> **WORK REQUIRED**
Your task is to return all of the records exactly, minus any images.

> **THE DATA**
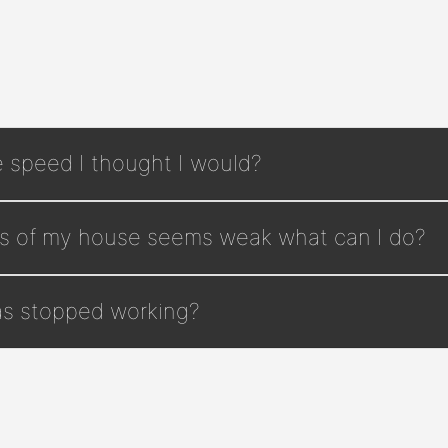
e speed I thought I would?
rts of my house seems weak what can I do?
has stopped working?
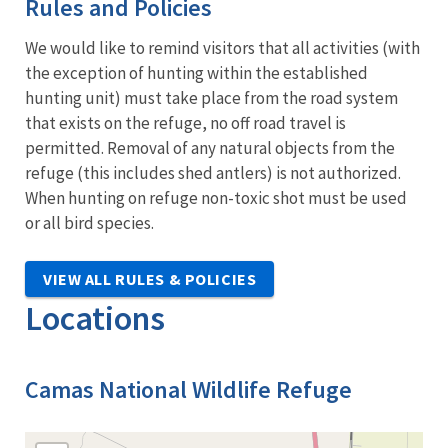
Rules and Policies
We would like to remind visitors that all activities (with
the exception of hunting within the established
hunting unit) must take place from the road system
that exists on the refuge, no off road travel is
permitted. Removal of any natural objects from the
refuge (this includes shed antlers) is not authorized.
When hunting on refuge non-toxic shot must be used
or all bird species.
VIEW ALL RULES & POLICIES
Locations
Camas National Wildlife Refuge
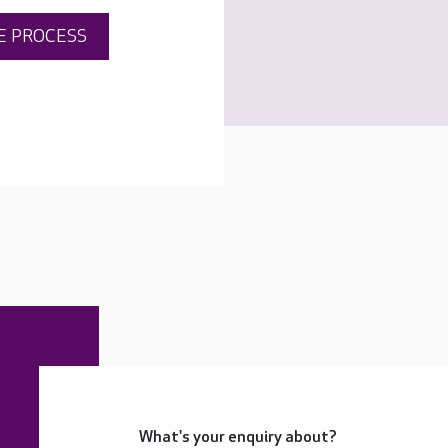
E PROCESS
What's your enquiry about?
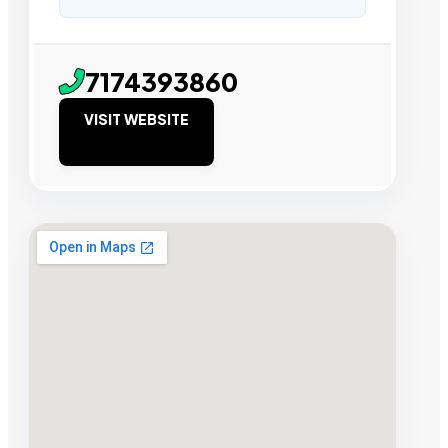
7174393860
VISIT WEBSITE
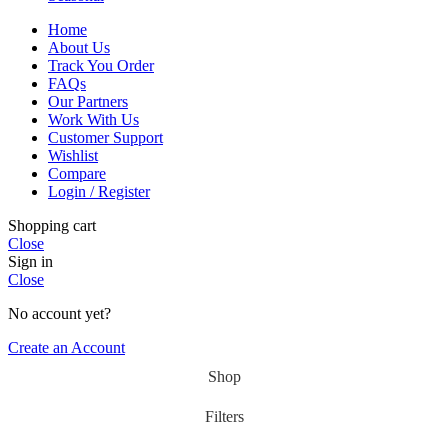
Home
About Us
Track You Order
FAQs
Our Partners
Work With Us
Customer Support
Wishlist
Compare
Login / Register
Shopping cart
Close
Sign in
Close
No account yet?
Create an Account
Shop
Filters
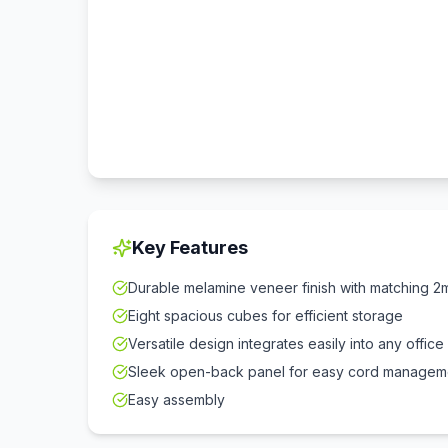
Key Features
Durable melamine veneer finish with matching
Eight spacious cubes for efficient storage
Versatile design integrates easily into any offic
Sleek open-back panel for easy cord managem
Easy assembly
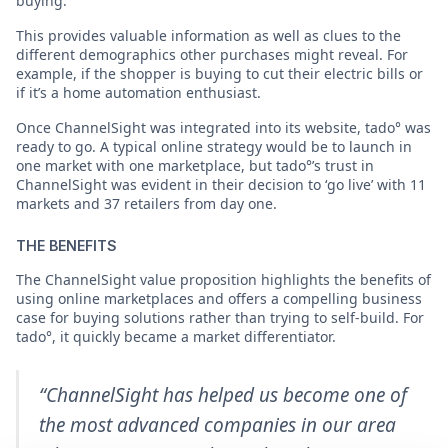
buying.
This provides valuable information as well as clues to the
different demographics other purchases might reveal. For
example, if the shopper is buying to cut their electric bills or
if it’s a home automation enthusiast.
Once ChannelSight was integrated into its website, tado° was
ready to go. A typical online strategy would be to launch in
one market with one marketplace, but tado°’s trust in
ChannelSight was evident in their decision to ‘go live’ with 11
markets and 37 retailers from day one.
THE BENEFITS
The ChannelSight value proposition highlights the benefits of
using online marketplaces and offers a compelling business
case for buying solutions rather than trying to self-build. For
tado°, it quickly became a market differentiator.
“ChannelSight has helped us become one of
the most advanced companies in our area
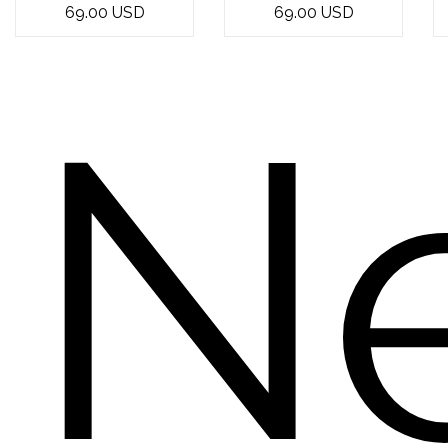
69.00 USD
69.00 USD
express your
bouquet of 12
love and
yellow roses -
affection? Look
the epitome of
N
n...
e...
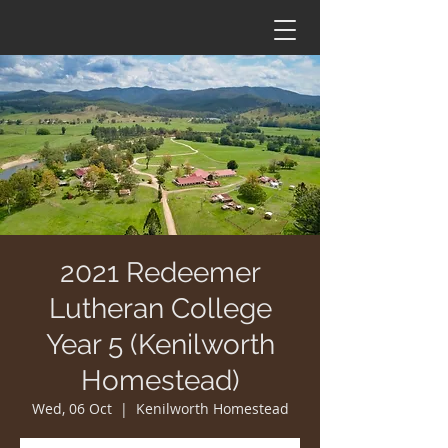
2021 Redeemer
Lutheran College
Year 5 (Kenilworth
Homestead)
Wed, 06 Oct
  |  
Kenilworth Homestead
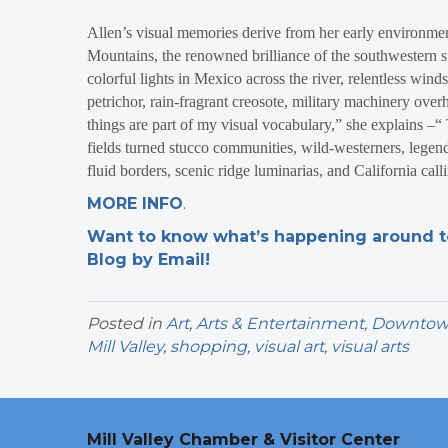
Allen’s visual memories derive from her early environmen
Mountains, the renowned brilliance of the southwestern sun
colorful lights in Mexico across the river, relentless winds
petrichor, rain-fragrant creosote, military machinery over
things are part of my visual vocabulary,” she explains –
fields turned stucco communities, wild-westerners, legen
fluid borders, scenic ridge luminarias, and California cal
MORE INFO
.
Want to know what’s happening around tow
Blog by Email!
Posted in
Art
,
Arts & Entertainment
,
Downtown 
Mill Valley
,
shopping
,
visual art
,
visual arts
Mill Valley Chamber & Visitor Center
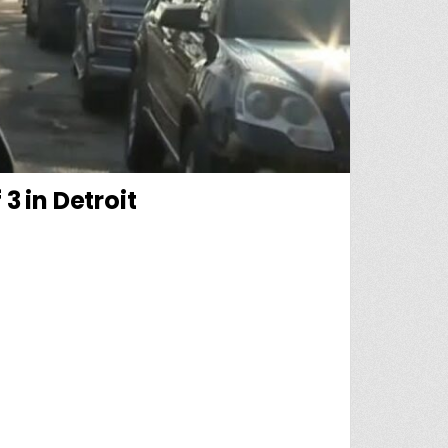
3 in Detroit
RT LEADS TO GRIM DISCOVERY OF 3 IN DETROIT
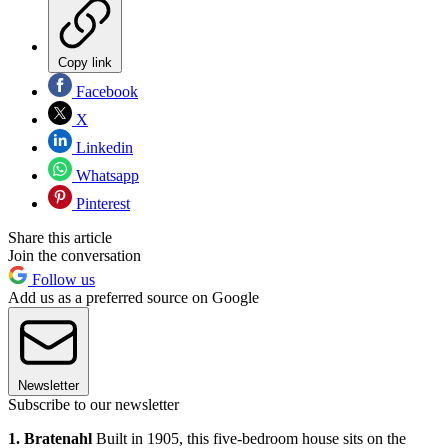
Copy link
Facebook
X
Linkedin
Whatsapp
Pinterest
Share this article
Join the conversation
Follow us
Add us as a preferred source on Google
Newsletter
Subscribe to our newsletter
1. Bratenahl
Built in 1905, this five-bedroom house sits on the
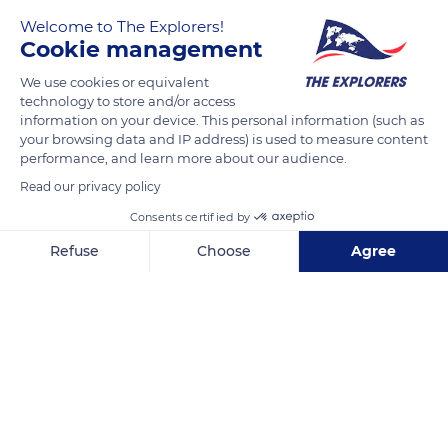
Welcome to The Explorers!
Cookie management
We use cookies or equivalent
technology to store and/or access
information on your device. This personal information (such as
your browsing data and IP address) is used to measure content
performance, and learn more about our audience.
127 Rue SC 93
Read our privacy policy
Consents certified by
Refuse
Choose
Agree
Related content
Axeptio consent
Consent Management Platform: Personalize Your Options
Our platform empowers you to tailor and manage your privacy se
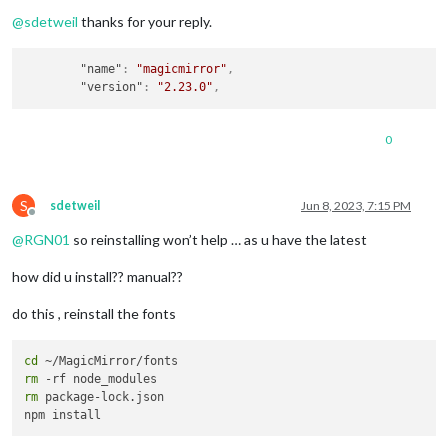
Offline
@
sdetweil
thanks for your reply.
"name"
:
"magicmirror"
,
"version"
:
"2.23.0"
,
0
S
sdetweil
Jun 8, 2023, 7:15 PM
Offline
@
RGN01
so reinstalling won’t help … as u have the latest
how did u install?? manual??
do this , reinstall the fonts
cd
rm
rm
 package-lock.json
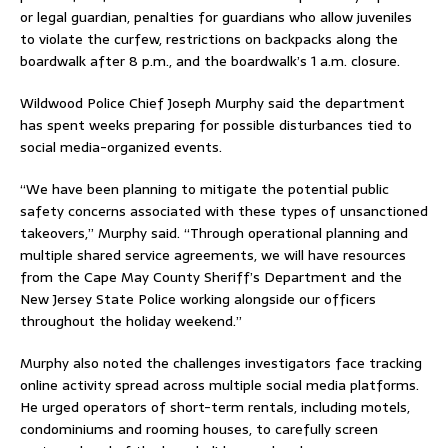
or legal guardian, penalties for guardians who allow juveniles
to violate the curfew, restrictions on backpacks along the
boardwalk after 8 p.m., and the boardwalk’s 1 a.m. closure.
Wildwood Police Chief
Joseph Murphy
said the department
has spent weeks preparing for possible disturbances tied to
social media-organized events.
“We have been planning to mitigate the potential public
safety concerns associated with these types of unsanctioned
takeovers,” Murphy said. “Through operational planning and
multiple shared service agreements, we will have resources
from the Cape May County Sheriff’s Department and the
New Jersey State Police working alongside our officers
throughout the holiday weekend.”
Murphy also noted the challenges investigators face tracking
online activity spread across multiple social media platforms.
He urged operators of short-term rentals, including motels,
condominiums and rooming houses, to carefully screen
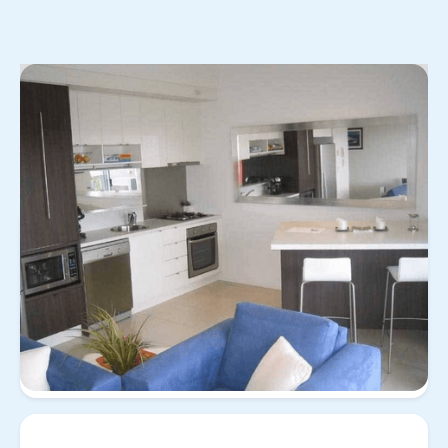
No items found.
View
Property for
31/258 Arthur St, Teneriffe QLD
all
rent
4005
31/258 Arthur St,
Teneriffe QLD 4005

> **ANSWER TO THE PROBLEM**
e speed I thought I would?
rts of my house seems weak what can I do?
has stopped working?
Rules and Policies
We would like to remind visitors that all activities (with
the exception of hunting within the established
hunting unit) must take place from the road system
that exists on the refuge, no off road travel is
permitted. Removal of any natural objects from the
refuge (this includes shed antlers) is not authorized.
When hunting on refuge non-toxic shot must be used
or all bird species.
VIEW ALL RULES & POLICIES
Locations
Camas National Wildlife Refuge
E PROCESS
What's your enquiry about?
7174393860
VISIT WEBSITE
Home
About Us
Track You Order
FAQs
Our Partners
Work With Us
Customer Support
Wishlist
Compare
Login / Register
Shopping cart
Close
Sign in
Close
No account yet?
Create an Account
Shop
Filters
Key Features
Durable melamine veneer finish with matching
Eight spacious cubes for efficient storage
Versatile design integrates easily into any offic
Sleek open-back panel for easy cord managem
Easy assembly
buying.
This provides valuable information as well as clues to the
different demographics other purchases might reveal. For
example, if the shopper is buying to cut their electric bills or
if it’s a home automation enthusiast.
Once ChannelSight was integrated into its website, tado° was
ready to go. A typical online strategy would be to launch in
one market with one marketplace, but tado°’s trust in
ChannelSight was evident in their decision to ‘go live’ with 11
markets and 37 retailers from day one.
THE BENEFITS
The ChannelSight value proposition highlights the benefits of
using online marketplaces and offers a compelling business
case for buying solutions rather than trying to self-build. For
tado°, it quickly became a market differentiator.
“ChannelSight has helped us become one of
the most advanced companies in our area
69.00 USD
69.00 USD
express your
bouquet of 12
love and
yellow roses -
affection? Look
the epitome of
N
n...
e...
2021 Redeemer
Lutheran College
Year 5 (Kenilworth
Homestead)
Wed, 06 Oct
  |  
Kenilworth Homestead
Allen’s visual memories derive from her early environmen
Mountains, the renowned brilliance of the southwestern sun
colorful lights in Mexico across the river, relentless winds
petrichor, rain-fragrant creosote, military machinery over
things are part of my visual vocabulary,” she explains –
fields turned stucco communities, wild-westerners, legen
fluid borders, scenic ridge luminarias, and California cal
MORE INFO
.
Want to know what’s happening around tow
Blog by Email!
Posted in
Art
,
Arts & Entertainment
,
Downtown 
Mill Valley
,
shopping
,
visual art
,
visual arts
Mill Valley Chamber & Visitor Center
3 in Detroit
RT LEADS TO GRIM DISCOVERY OF 3 IN DETROIT
Copy link
Facebook
X
Linkedin
Whatsapp
Pinterest
Share this article
Join the conversation
Follow us
Add us as a preferred source on Google
Newsletter
Subscribe to our newsletter
1. Bratenahl
Built in 1905, this five-bedroom house sits on the
Welcome to The Explorers!
Cookie management
We use cookies or equivalent
technology to store and/or access
information on your device. This personal information (such as
your browsing data and IP address) is used to measure content
performance, and learn more about our audience.
127 Rue SC 93
Read our privacy policy
Consents certified by
Refuse
Choose
Agree
Related content
Axeptio consent
Consent Management Platform: Personalize Your Options
Our platform empowers you to tailor and manage your privacy se
Offline
@
sdetweil
thanks for your reply.
"name"
:
"magicmirror"
,
"version"
:
"2.23.0"
,
0
S
sdetweil
Jun 8, 2023, 7:15 PM
Offline
@
RGN01
so reinstalling won’t help … as u have the latest
how did u install?? manual??
do this , reinstall the fonts
cd
rm
rm
 package-lock.json
or legal guardian, penalties for guardians who allow juveniles
to violate the curfew, restrictions on backpacks along the
boardwalk after 8 p.m., and the boardwalk’s 1 a.m. closure.
Wildwood Police Chief
Joseph Murphy
said the department
has spent weeks preparing for possible disturbances tied to
social media-organized events.
“We have been planning to mitigate the potential public
safety concerns associated with these types of unsanctioned
takeovers,” Murphy said. “Through operational planning and
multiple shared service agreements, we will have resources
from the Cape May County Sheriff’s Department and the
New Jersey State Police working alongside our officers
throughout the holiday weekend.”
Murphy also noted the challenges investigators face tracking
online activity spread across multiple social media platforms.
He urged operators of short-term rentals, including motels,
condominiums and rooming houses, to carefully screen
No items found.
View
Property for
31/258 Arthur St, Teneriffe QLD
all
rent
4005
31/258 Arthur St,
Teneriffe QLD 4005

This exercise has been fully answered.